[Task prompt]
Write out every line below that includes the word "lead".

-- Stored data follows --

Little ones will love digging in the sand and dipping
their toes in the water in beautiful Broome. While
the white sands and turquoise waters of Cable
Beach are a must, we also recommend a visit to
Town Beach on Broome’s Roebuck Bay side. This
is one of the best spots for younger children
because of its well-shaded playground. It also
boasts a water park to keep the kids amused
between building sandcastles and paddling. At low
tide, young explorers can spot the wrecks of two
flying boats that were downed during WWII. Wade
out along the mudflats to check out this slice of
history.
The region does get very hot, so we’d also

-- Stored data concluded --
-- Stored data follows --

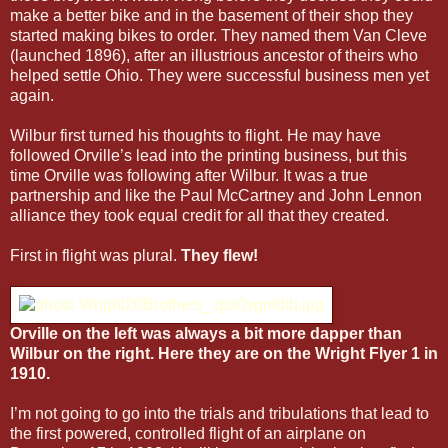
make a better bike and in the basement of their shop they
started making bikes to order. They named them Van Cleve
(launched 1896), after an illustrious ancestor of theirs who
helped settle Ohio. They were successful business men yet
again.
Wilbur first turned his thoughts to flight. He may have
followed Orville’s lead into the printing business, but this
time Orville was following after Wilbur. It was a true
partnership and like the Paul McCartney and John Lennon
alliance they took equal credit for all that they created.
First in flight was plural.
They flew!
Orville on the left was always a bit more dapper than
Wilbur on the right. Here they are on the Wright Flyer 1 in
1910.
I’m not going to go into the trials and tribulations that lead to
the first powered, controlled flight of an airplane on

-- Stored data concluded --
-- Stored data follows --

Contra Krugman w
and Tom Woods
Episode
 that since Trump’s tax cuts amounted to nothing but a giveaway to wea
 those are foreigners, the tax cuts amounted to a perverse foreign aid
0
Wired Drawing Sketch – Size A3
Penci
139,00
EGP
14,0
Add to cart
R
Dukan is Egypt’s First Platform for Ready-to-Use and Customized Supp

-- Stored data concluded --

[Exercise output]
followed Orville’s lead into the printing business, but this
I’m not going to go into the trials and tribulations that lead to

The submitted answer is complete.